From the time point of radiation it took 2 weeks until the patient was free from any arrhythmia episode requiring therapy. Perhaps the temporary increase in events 10 days after irradiation was triggered by a too-early reduction in sedation or antiarrhythmics. However, this time span is in line with a previous report by Jumeau and colleagues,8 reporting almost immediate reduction of VT episodes that cannot be attributed to radiation-induced fibrosis. But still little is known about the exact biological effects of such high radiation doses on viable or infarcted cardiac tissue. Considering radiation-induced side effects, from our experience in treating lung tumors we expect a pneumonitis of the left upper lung lobe within 1 year and, even later, a residual but local radiation-induced lung fibrosis. In most cases this remains a radiologic finding only, but there is also a risk for a clinically relevant pneumonitis that would require medical treatment, as observed for 2 of 19 patients in a report published by Robinson and colleagues.6 Nevertheless, our case supports the idea that high-dose radiotherapy may trigger a fast consolidation of the infarcted area and might have played a crucial role in the electrical stabilization of the scar area as well. However, it cannot be excluded that consolidation of the infarcted area by healing might have contributed to or even caused the electrical stabilization of the patient as well. Prospective randomized studies are urgently needed to further clarify this aspect. Furthermore, we realize that the follow-up of approximately 60 days seems short.

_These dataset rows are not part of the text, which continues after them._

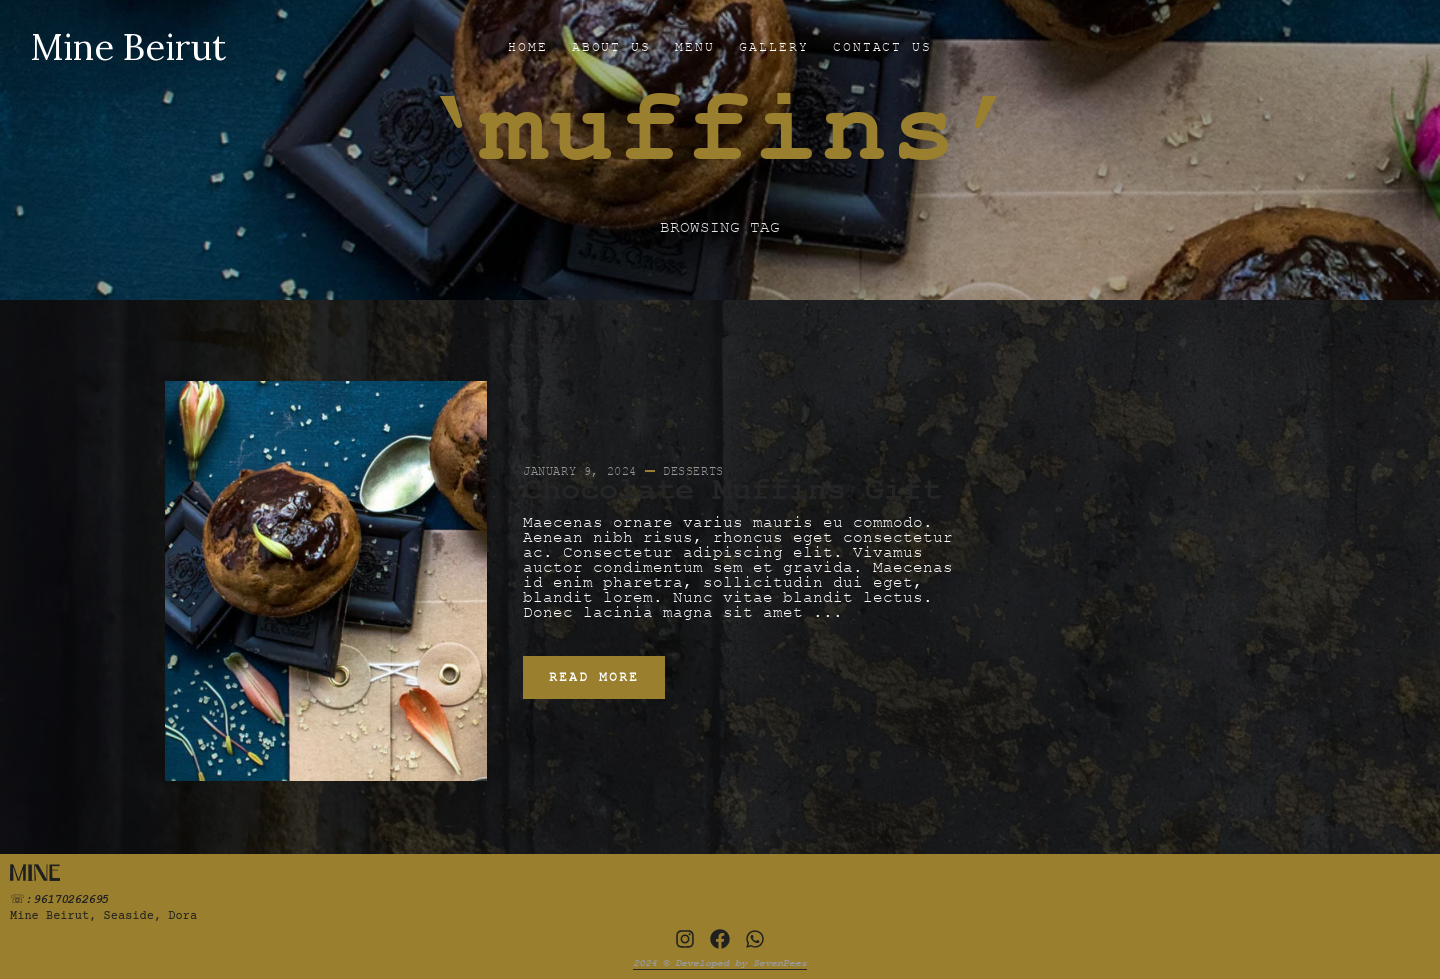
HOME (528, 47)
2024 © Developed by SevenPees (720, 962)
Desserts (693, 470)
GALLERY (774, 47)
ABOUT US (612, 47)
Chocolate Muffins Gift (732, 491)
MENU (695, 47)
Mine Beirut (128, 47)
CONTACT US (883, 47)
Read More (594, 677)
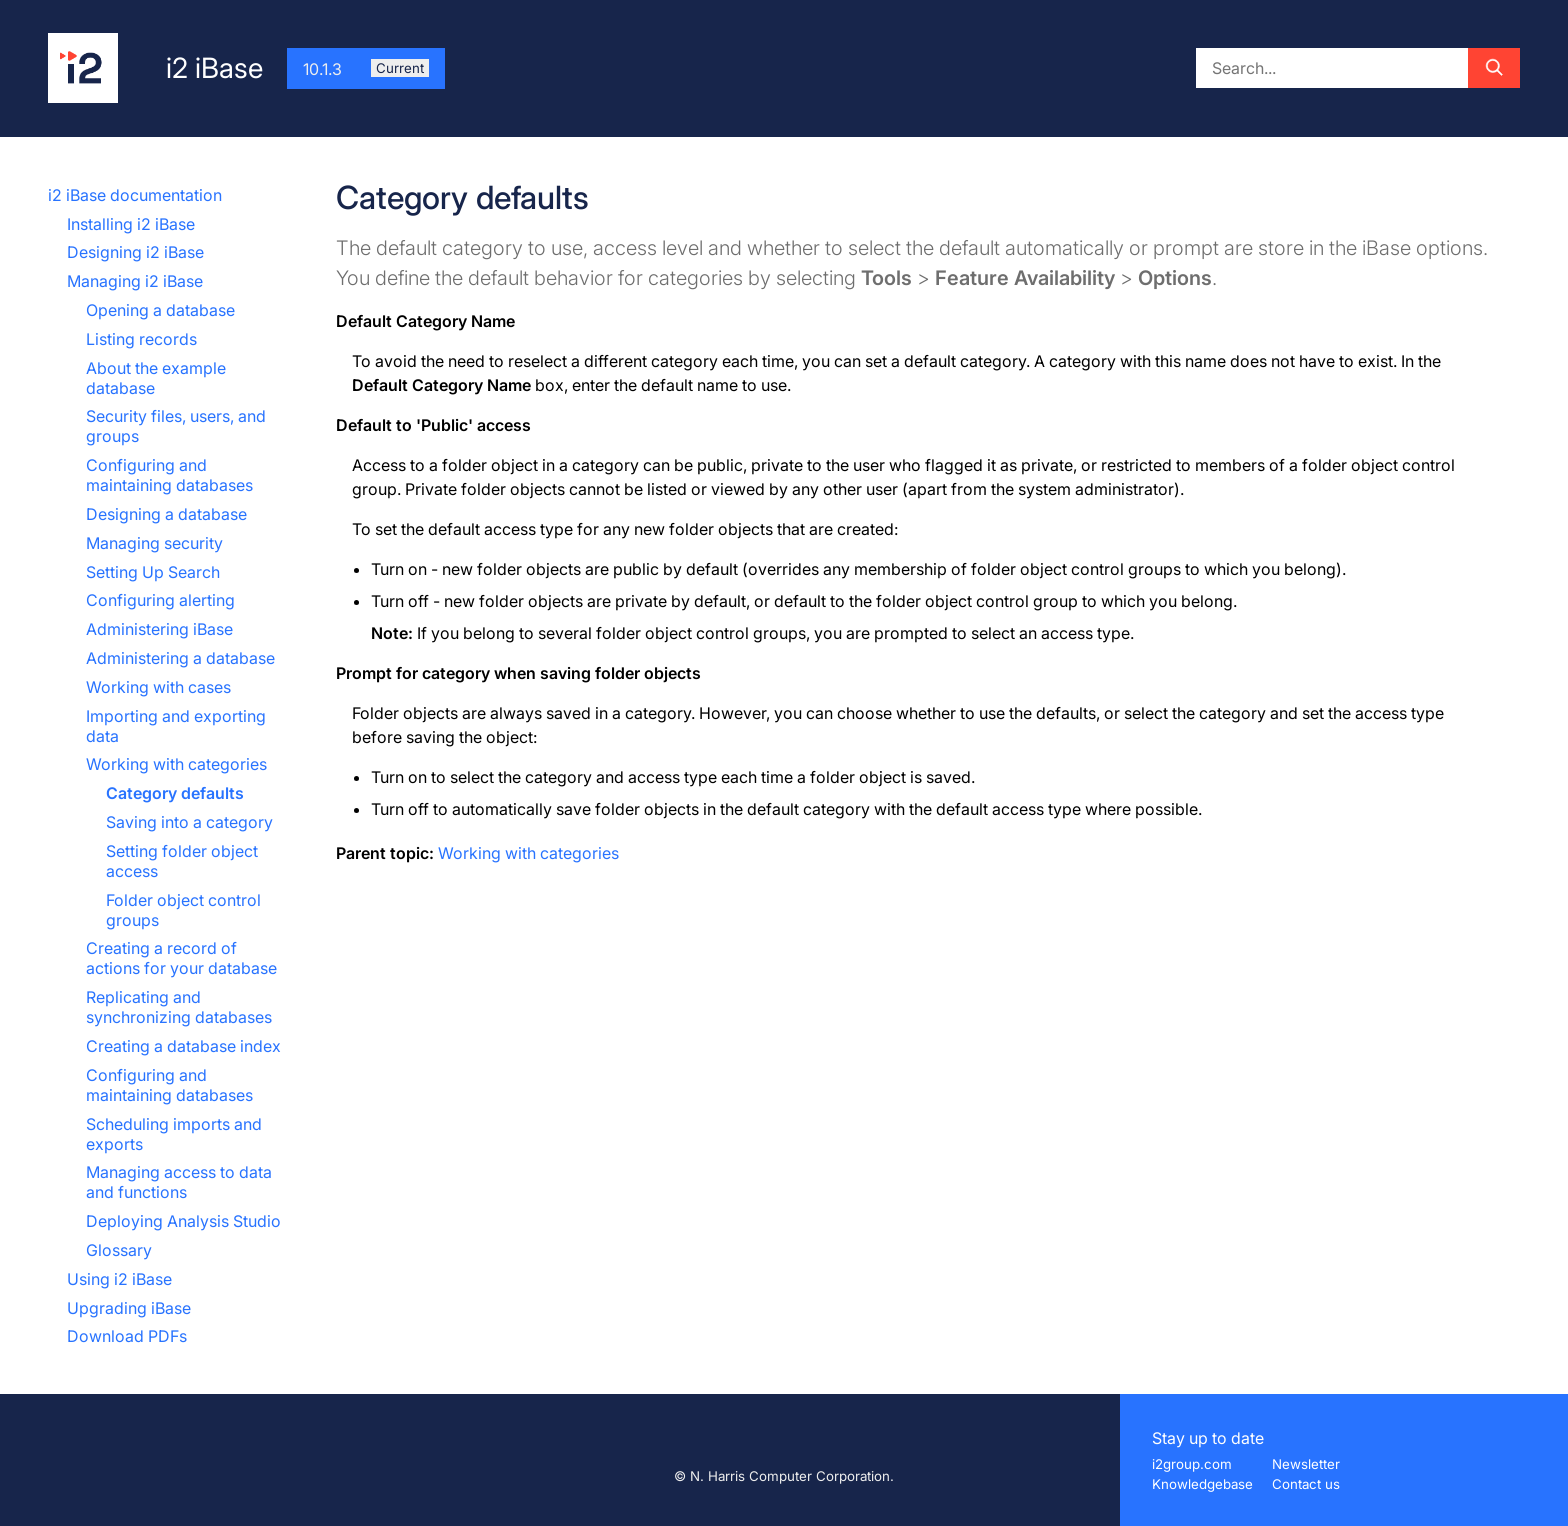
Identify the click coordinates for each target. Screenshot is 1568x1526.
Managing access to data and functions (179, 1182)
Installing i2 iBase (131, 224)
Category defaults (175, 793)
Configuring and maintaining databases (169, 475)
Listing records (141, 339)
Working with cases (158, 687)
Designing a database (166, 514)
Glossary (119, 1250)
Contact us (1306, 1484)
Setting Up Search (153, 572)
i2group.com (1192, 1464)
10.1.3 (366, 69)
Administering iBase (159, 629)
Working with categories (176, 764)
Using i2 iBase (119, 1279)
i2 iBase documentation (135, 195)
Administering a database (180, 658)
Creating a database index (183, 1046)
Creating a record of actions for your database (181, 958)
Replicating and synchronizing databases (179, 1007)
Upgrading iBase (129, 1308)
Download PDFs (127, 1336)
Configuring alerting (160, 600)
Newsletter (1306, 1464)
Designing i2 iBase (135, 252)
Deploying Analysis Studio (183, 1221)
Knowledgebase (1202, 1484)
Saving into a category (189, 822)
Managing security (154, 543)
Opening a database (160, 310)
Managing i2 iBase (135, 281)
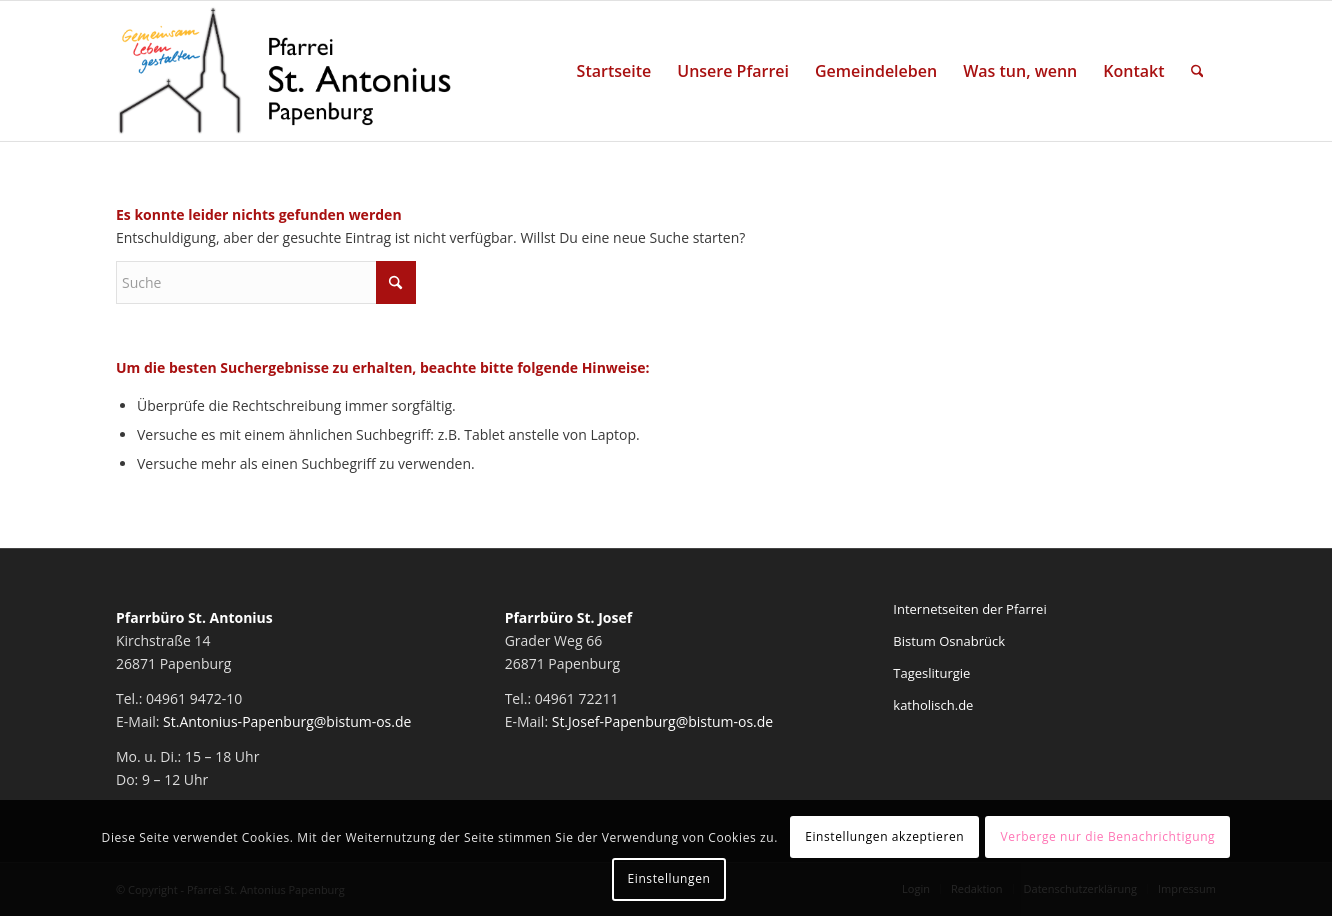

However, considering the dramatic reduction in arrhythmia burden following radioablation, we are convinced that the data still remain relevant.
Conclusion
We present a case with favorable outcome in a patient suffering from severe postischemic VF storm in which stereotactic radiotherapy was paralleled by a rapid decline of arrhythmia burden. This case further strengthens stereotactic radiotherapy as a bailout strategy in patients with refractory ventricular arrhythmias. However, caution is warranted and patients should therefore be selected carefully, since data on long-term toxicity are scarce.